The fact is that many companies that are able to develop technologies don’t have the skills and resources to commercialize their creations to succeed in new markets. That’s why some companies need to find application development partners that have the necessary resources, be it manufacturing know-how, distribution capability, or brand equity. SAES Getters, for example, decided that the best way to apply its industrial materials technology to food packaging was to collaborate on research with a small Italian company named Metalvuoto S.p.A., which specialized in developing plastic films for preserving food. Eventually, it acquired the company.
Still another option is to license the core technology (as opposed to a fully developed application) to another organization. This involves commercializing the company’s technology through out-licensing agreements to other manufacturers, although it can also involve selling patents or spinning out the entire business unit that focuses on the new technology. Licensing offers an effective vehicle for converting proprietary technology into a more general technology platform.
In many cases, a big challenge is establishing the value of the technology — it’s easy to undervalue it and charge a royalty fee that does not adequately capture the value it provides to new users. We saw this happen with a leading manufacturer of anti-vibration systems for heavy trucks and industrial vehicles. The company licensed its technology for use on light trucks. However, management was not familiar with the new market and agreed to a royalty fee that was low relative to the value the technology created. Indeed, licensees tend to know more than licensors about the value a particular technology can bring to specific applications (which often puts licensors at a disadvantage).
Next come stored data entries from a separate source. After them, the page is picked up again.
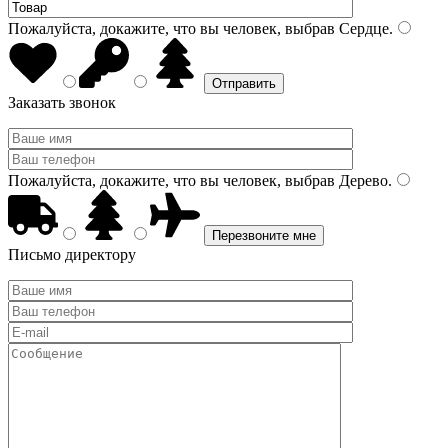
Пожалуйста, докажите, что вы человек, выбрав
Сердце
.
Заказать звонок
Пожалуйста, докажите, что вы человек, выбрав
Дерево
.
Письмо директору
On the Hunt for Opportunities
Although companies aren’t always aware of it, the technologies they use in their core businesses often have more than one application. Unless managers take steps to figure out the additional applications, they risk leaving money on the table. Yet tapping into new opportunities can be complicated. First, it requires companies to free themselves from the pull of their current customers and think more broadly.8 Seeking out new markets is a skill in and of itself — one quite different from serving current customers.
In many cases, it also requires a leap of faith. Because it is difficult to judge ex ante whether conducting a leveraging project will be worth it, many companies resist committing the resources to explore opportunities in a serious way. However, the reality is that projects aimed at leveraging technology will always have to compete with the company’s mainstream businesses for resources. In our experience, companies that achieve the most success in leveraging their technologies commit themselves to multiyear budgets for technology leverage and make it part of their strategy.
For many companies, the untapped potential of underutilized technologies can mean lost opportunities — missed growth and profits. For society in general, it can mean jobs that aren’t created and products that aren’t developed. These are treasures we think are worth hunting for.